EXERCISE PROMPT:
Your copy should start at the line with "November 2020" and end at the line with "ended deadly vs" in the data below. Transcribe only those lines, exactly, pictures excluded.

(Data extracted from a collection)
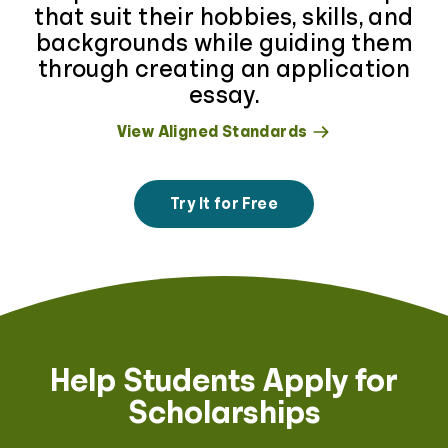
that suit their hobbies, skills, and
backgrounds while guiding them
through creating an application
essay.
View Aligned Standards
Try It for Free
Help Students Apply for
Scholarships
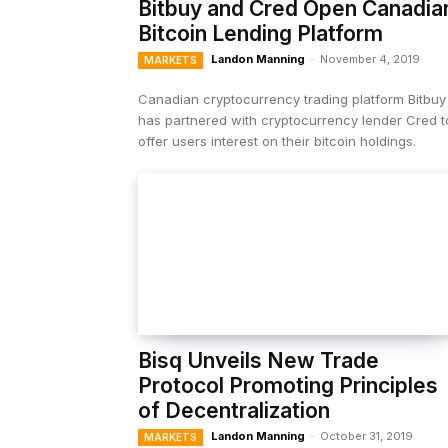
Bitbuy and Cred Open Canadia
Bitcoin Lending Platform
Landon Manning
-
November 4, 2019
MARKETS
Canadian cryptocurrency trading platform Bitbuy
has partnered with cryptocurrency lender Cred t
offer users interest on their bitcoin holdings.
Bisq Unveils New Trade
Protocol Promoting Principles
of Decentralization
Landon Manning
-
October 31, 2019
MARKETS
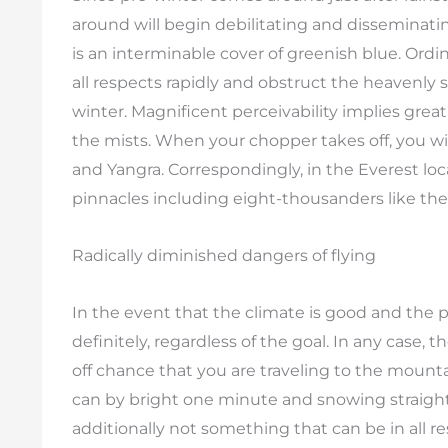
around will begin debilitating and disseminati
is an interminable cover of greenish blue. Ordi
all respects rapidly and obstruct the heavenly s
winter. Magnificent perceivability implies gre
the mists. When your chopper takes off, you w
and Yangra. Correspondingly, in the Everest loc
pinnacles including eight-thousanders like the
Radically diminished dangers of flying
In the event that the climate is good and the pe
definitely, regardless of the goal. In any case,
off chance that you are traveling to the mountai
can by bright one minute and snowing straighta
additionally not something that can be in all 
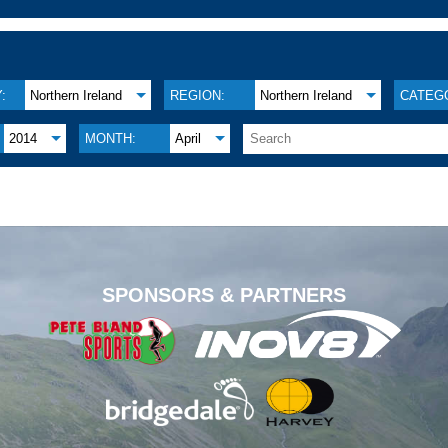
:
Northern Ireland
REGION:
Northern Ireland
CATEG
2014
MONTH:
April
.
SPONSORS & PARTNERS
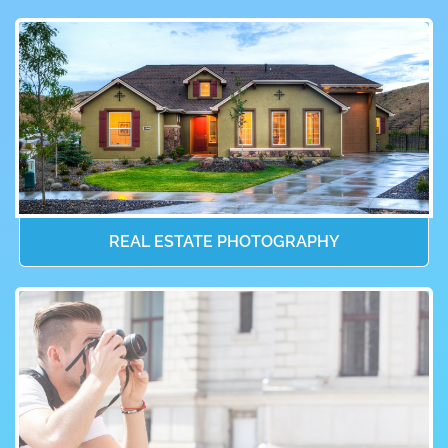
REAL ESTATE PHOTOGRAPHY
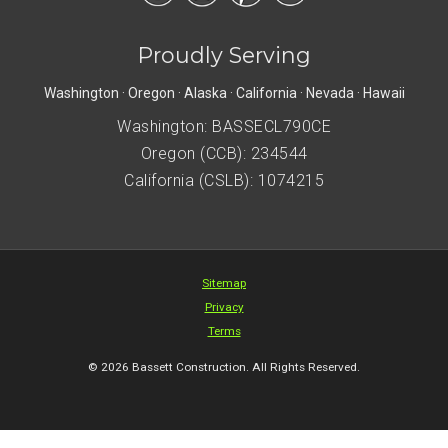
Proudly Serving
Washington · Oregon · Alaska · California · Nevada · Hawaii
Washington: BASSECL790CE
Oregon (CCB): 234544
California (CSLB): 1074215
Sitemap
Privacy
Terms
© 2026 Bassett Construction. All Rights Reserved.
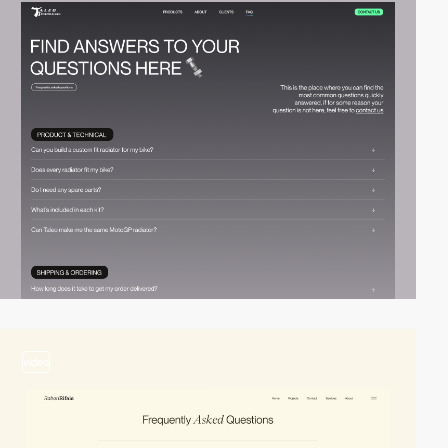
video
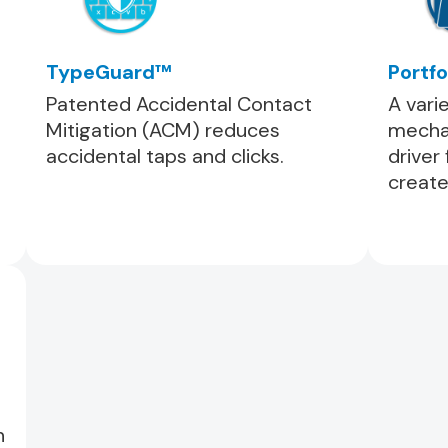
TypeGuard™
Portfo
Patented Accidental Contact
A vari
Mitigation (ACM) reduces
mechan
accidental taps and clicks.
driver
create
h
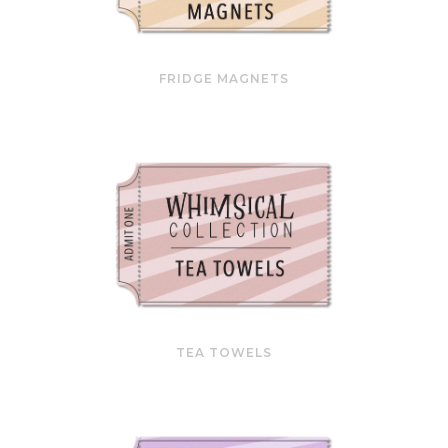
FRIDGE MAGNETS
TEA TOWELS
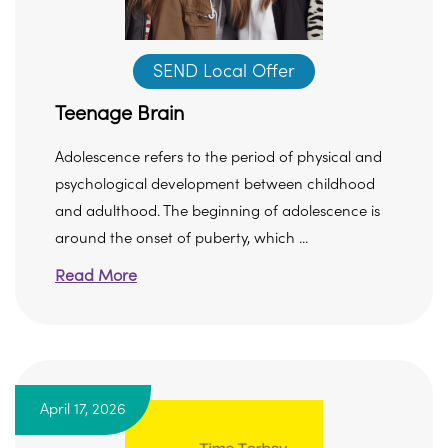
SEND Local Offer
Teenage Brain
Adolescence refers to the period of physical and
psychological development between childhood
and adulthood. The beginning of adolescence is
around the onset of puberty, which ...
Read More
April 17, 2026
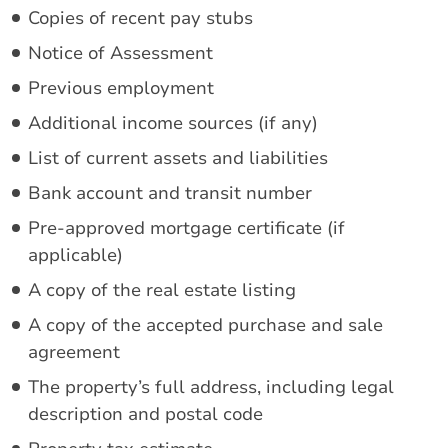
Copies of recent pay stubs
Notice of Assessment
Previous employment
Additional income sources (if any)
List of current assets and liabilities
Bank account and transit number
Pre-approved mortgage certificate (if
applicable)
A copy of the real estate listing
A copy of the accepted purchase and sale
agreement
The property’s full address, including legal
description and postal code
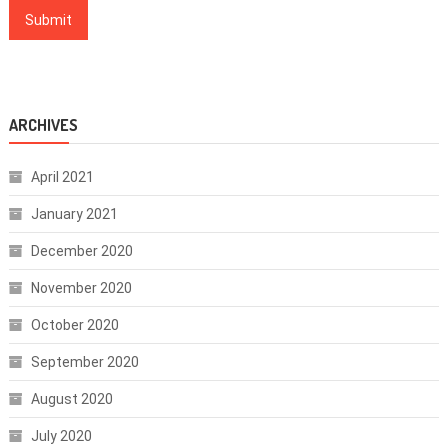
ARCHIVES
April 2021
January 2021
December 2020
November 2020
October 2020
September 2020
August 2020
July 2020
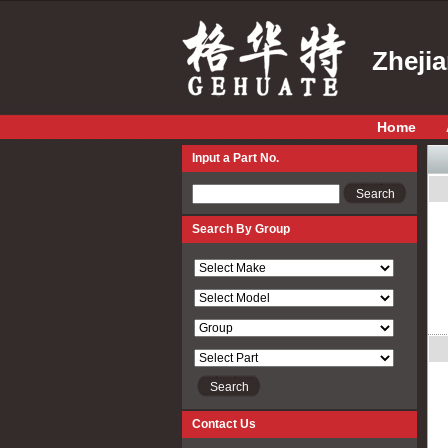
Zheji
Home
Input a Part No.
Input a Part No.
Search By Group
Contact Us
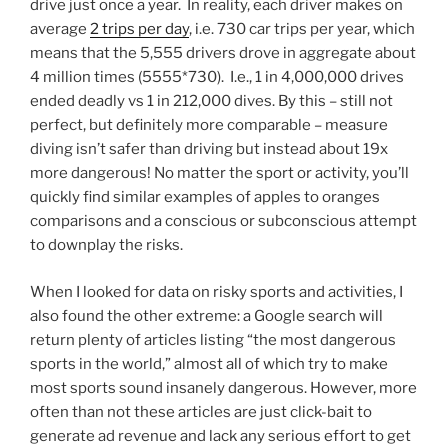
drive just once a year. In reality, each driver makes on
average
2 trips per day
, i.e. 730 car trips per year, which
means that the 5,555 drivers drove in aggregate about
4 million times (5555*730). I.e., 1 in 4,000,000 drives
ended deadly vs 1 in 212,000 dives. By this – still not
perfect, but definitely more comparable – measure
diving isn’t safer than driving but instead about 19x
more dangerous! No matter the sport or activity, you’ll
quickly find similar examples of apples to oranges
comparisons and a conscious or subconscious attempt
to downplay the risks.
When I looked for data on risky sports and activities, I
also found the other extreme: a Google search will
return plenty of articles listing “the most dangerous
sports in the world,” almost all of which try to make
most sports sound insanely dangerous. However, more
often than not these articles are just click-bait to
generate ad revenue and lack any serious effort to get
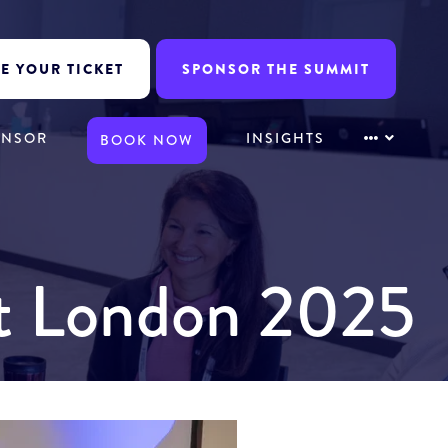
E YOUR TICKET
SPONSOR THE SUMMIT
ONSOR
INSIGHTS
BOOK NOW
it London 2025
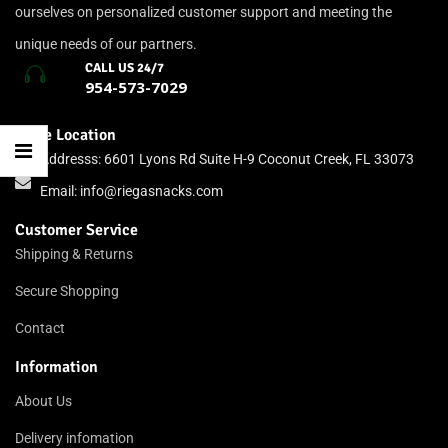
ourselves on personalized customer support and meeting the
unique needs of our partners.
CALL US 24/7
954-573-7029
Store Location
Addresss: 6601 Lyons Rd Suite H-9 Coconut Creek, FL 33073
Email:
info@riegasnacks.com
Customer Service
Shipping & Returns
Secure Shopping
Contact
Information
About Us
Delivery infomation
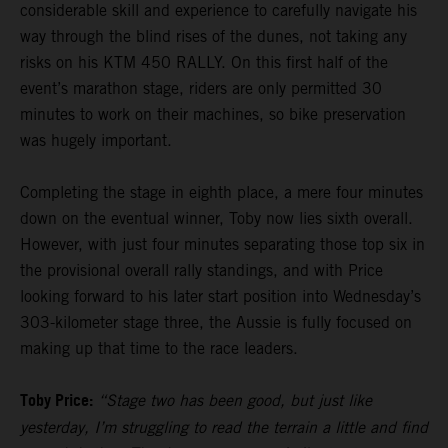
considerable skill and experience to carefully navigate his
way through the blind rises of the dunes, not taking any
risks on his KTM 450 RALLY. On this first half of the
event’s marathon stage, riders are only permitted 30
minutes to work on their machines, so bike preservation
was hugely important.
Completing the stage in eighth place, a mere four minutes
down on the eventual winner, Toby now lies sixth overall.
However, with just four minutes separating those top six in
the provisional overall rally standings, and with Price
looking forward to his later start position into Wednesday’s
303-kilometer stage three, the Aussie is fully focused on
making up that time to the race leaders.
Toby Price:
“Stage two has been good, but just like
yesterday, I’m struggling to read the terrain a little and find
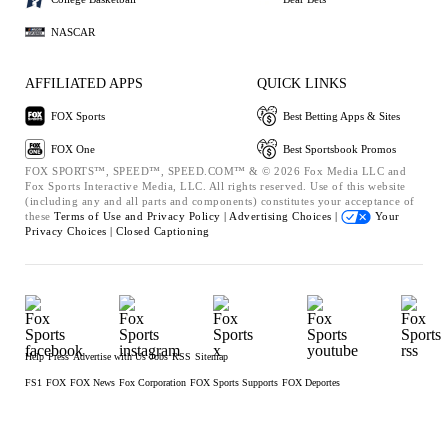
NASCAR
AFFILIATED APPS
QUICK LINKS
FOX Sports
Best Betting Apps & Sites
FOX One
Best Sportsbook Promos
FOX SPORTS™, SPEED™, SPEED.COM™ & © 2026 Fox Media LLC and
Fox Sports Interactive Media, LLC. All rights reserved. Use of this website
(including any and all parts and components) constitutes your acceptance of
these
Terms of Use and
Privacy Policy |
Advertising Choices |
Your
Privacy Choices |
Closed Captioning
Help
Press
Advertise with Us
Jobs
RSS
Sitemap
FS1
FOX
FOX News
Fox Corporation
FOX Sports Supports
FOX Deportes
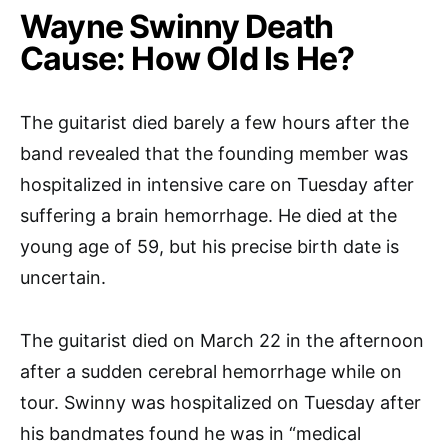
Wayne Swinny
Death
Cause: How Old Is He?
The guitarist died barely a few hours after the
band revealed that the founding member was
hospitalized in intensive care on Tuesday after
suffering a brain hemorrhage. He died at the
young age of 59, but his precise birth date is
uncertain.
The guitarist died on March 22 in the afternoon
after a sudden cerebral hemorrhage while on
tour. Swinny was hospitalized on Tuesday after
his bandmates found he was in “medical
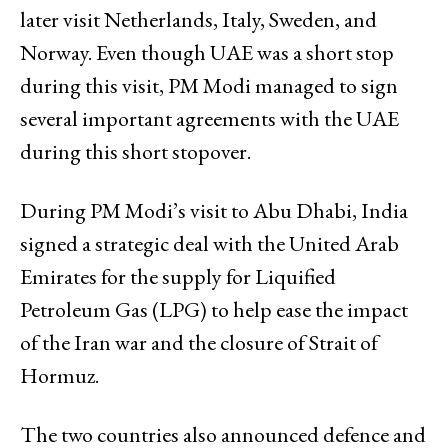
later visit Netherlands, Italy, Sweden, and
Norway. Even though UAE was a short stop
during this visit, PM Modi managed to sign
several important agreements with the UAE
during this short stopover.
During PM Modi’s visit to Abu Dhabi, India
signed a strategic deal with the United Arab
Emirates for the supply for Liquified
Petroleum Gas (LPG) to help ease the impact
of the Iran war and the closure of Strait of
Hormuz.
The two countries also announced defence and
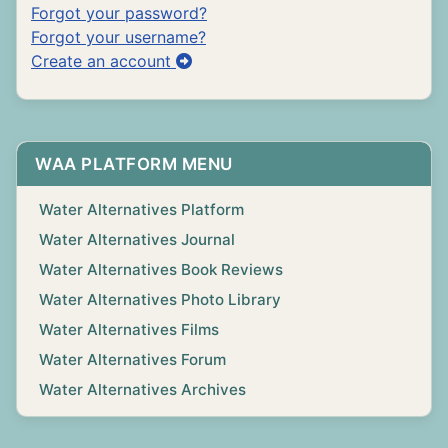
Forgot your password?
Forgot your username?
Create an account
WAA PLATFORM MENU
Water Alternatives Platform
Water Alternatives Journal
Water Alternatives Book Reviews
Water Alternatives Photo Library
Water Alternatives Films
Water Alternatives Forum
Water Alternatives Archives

REPLY TO THE EXERCISE:
November 2020
October 2020
September 2020
August 2020
July 2020
Zheji
Home
Input a Part No.
Input a Part No.
Search By Group
Contact Us
drive just once a year. In reality, each driver makes on
average
2 trips per day
, i.e. 730 car trips per year, which
means that the 5,555 drivers drove in aggregate about
4 million times (5555*730). I.e., 1 in 4,000,000 drives
ended deadly vs 1 in 212,000 dives. By this – still not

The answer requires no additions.